Saved data entries
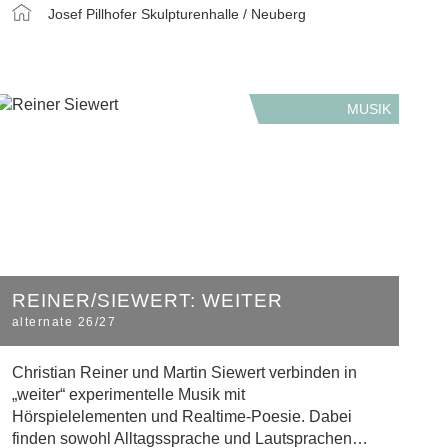
Josef Pillhofer Skulpturenhalle / Neuberg
MUSIK
REINER/SIEWERT: WEITER
alternate 26/27
Christian Reiner und Martin Siewert verbinden in
„weiter“ experimentelle Musik mit
Hörspielelementen und Realtime-Poesie. Dabei
finden sowohl Alltagssprache und Lautsprachen…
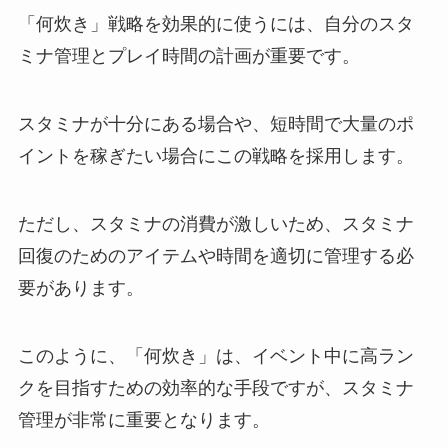
「何炊き」戦略を効果的に使うには、自分のスタ
ミナ管理とプレイ時間の計画が重要です。
スタミナが十分にある場合や、短時間で大量のポ
イントを稼ぎたい場合にこの戦略を採用します。
ただし、スタミナの消費が激しいため、スタミナ
回復のためのアイテムや時間を適切に管理する必
要があります。
このように、「何炊き」は、イベント中に高ラン
クを目指すための効率的な手段ですが、スタミナ
管理が非常に重要となります。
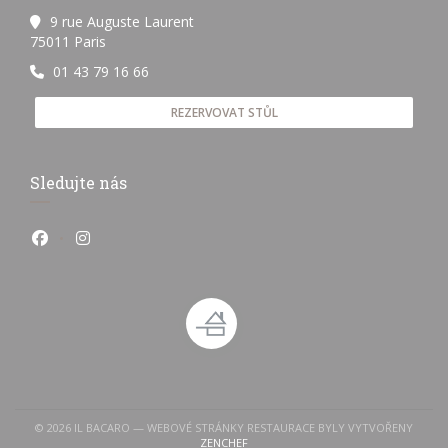
9 rue Auguste Laurent
((otevře se v novém okně))
75011 Paris
01 43 79 16 66
REZERVOVAT STŮL
Sledujte nás
Facebook ((otevře se v novém okně))
Instagram ((otevře se v novém okně))
© 2026 IL BACARO — WEBOVÉ STRÁNKY RESTAURACE BYLY VYTVOŘENY
((OTEVŘE SE V NOVÉM OKNĚ))
ZENCHEF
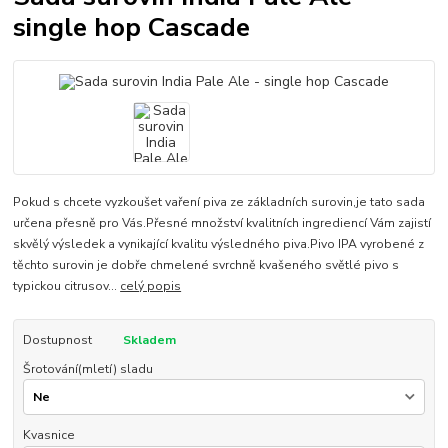
single hop Cascade
Pokud s chcete vyzkoušet vaření piva ze základních surovin,je tato sada
určena přesně pro Vás.Přesné množství kvalitních ingrediencí Vám zajistí
skvělý výsledek a vynikající kvalitu výsledného piva.Pivo IPA vyrobené z
těchto surovin je dobře chmelené svrchně kvašeného světlé pivo s
typickou citrusov...
celý popis
Dostupnost
Skladem
Šrotování(mletí) sladu
Kvasnice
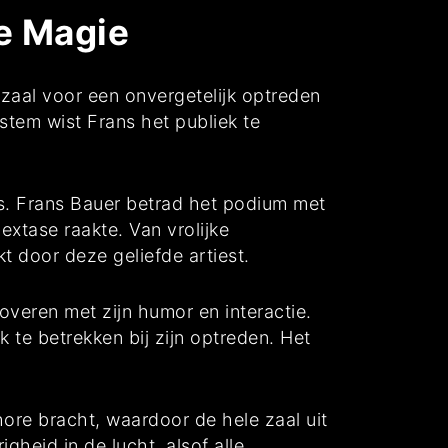
e Magie
aal voor een onvergetelijk optreden
tem wist Frans het publiek te
s. Frans Bauer betrad het podium met
extase raakte. Van vrolijke
 door deze geliefde artiest.
overen met zijn humor en interactie.
 te betrekken bij zijn optreden. Het
ore bracht, waardoor de hele zaal uit
heid in de lucht, alsof alle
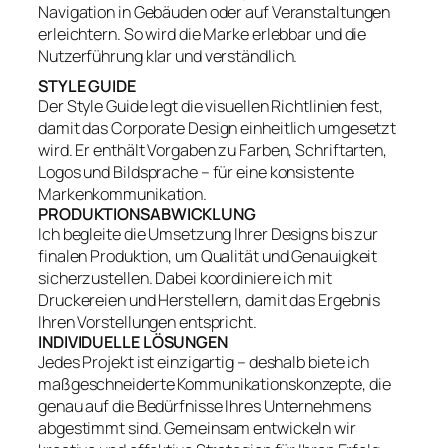
Navigation in Gebäuden oder auf Veranstaltungen
erleichtern. So wird die Marke erlebbar und die
Nutzerführung klar und verständlich.
STYLE GUIDE
Der Style Guide legt die visuellen Richtlinien fest,
damit das Corporate Design einheitlich umgesetzt
wird. Er enthält Vorgaben zu Farben, Schriftarten,
Logos und Bildsprache – für eine konsistente
Markenkommunikation.
PRODUKTIONSABWICKLUNG
Ich begleite die Umsetzung Ihrer Designs bis zur
finalen Produktion, um Qualität und Genauigkeit
sicherzustellen. Dabei koordiniere ich mit
Druckereien und Herstellern, damit das Ergebnis
Ihren Vorstellungen entspricht.
INDIVIDUELLE LÖSUNGEN
Jedes Projekt ist einzigartig – deshalb biete ich
maßgeschneiderte Kommunikationskonzepte, die
genau auf die Bedürfnisse Ihres Unternehmens
abgestimmt sind. Gemeinsam entwickeln wir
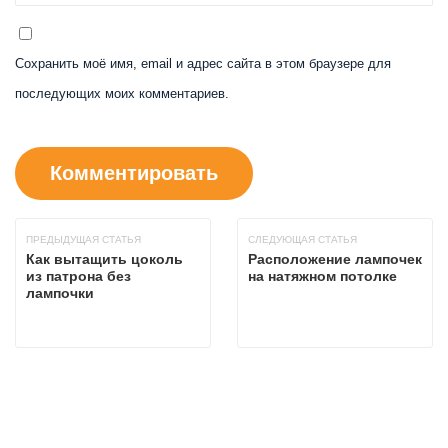
Сохранить моё имя, email и адрес сайта в этом браузере для
последующих моих комментариев.
ПРЕДЫДУЩАЯ СТАТЬЯ
СЛЕДУЮЩАЯ СТАТЬЯ
Как вытащить цоколь
Расположение лампочек
из патрона без
на натяжном потолке
лампочки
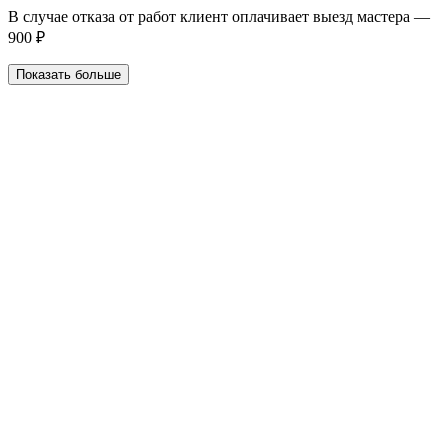
В случае отказа от работ клиент оплачивает выезд мастера —
900 ₽
Показать больше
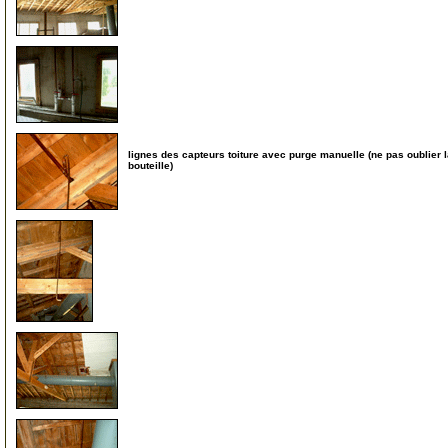
30
31
lignes des capteurs toiture avec purge manuelle (ne pas oublier 
bouteille)
32
33
34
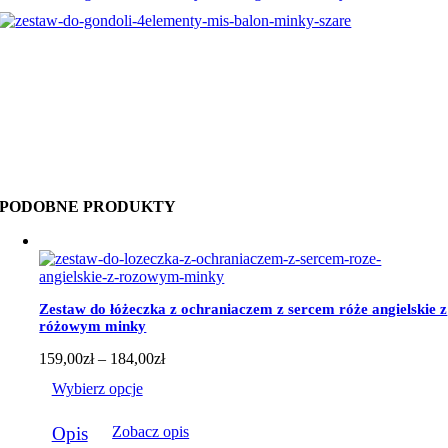
PODOBNE PRODUKTY
Zestaw do łóżeczka z ochraniaczem z sercem róże angielskie z
różowym minky
Zakres
159,00
zł
–
184,00
zł
cen:
Wybierz opcje
od
159,00zł
Ten
do
Opis
Zobacz opis
produkt
184,00zł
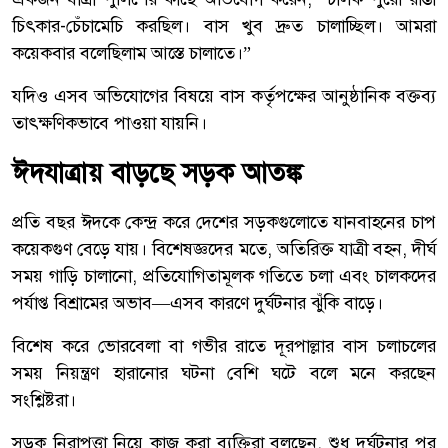
চিৎকার-চেঁচামেচি করছিল। বাস খুব দ্রুত চালাচ্ছিল। আমরা
কয়েকবার বলেছিলাম আস্তে চালাতে।”
যদিও এসব অভিযোগের বিষয়ে বাস কর্তৃপক্ষের আনুষ্ঠানিক বক্তব্য
তাৎক্ষণিকভাবে পাওয়া যায়নি।
ঈদযাত্রায় বাড়ছে সড়ক আতঙ্ক
প্রতি বছর ঈদকে কেন্দ্র করে দেশের সড়কগুলোতে যানবাহনের চাপ
কয়েকগুণ বেড়ে যায়। বিশেষজ্ঞদের মতে, অতিরিক্ত যাত্রী বহন, দীর্ঘ
সময় গাড়ি চালানো, প্রতিযোগিতামূলক গতিতে চলা এবং চালকদের
পর্যাপ্ত বিশ্রামের অভাব—এসব কারণে দুর্ঘটনার ঝুঁকি বাড়ে।
বিশেষ করে ভোরবেলা বা গভীর রাতে দূরপাল্লার বাস চলাচলের
সময় নিয়ন্ত্রণ হারানোর ঘটনা বেশি ঘটে বলে মনে করছেন
সংশ্লিষ্টরা।
সড়ক নিরাপত্তা নিয়ে কাজ করা ব্যক্তিরা বলছেন, শুধু দুর্ঘটনার পর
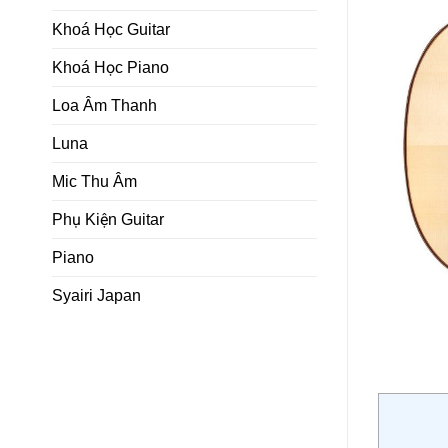
Khoá Học Guitar
Khoá Học Piano
Loa Âm Thanh
Luna
Mic Thu Âm
Phụ Kiện Guitar
Piano
Syairi Japan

WHAT YOU SHOULD DO
Take each line above that contains "optreden" and copy it out.

EXERCISE OUTPUT
aal voor een onvergetelijk optreden
 te betrekken bij zijn optreden. Het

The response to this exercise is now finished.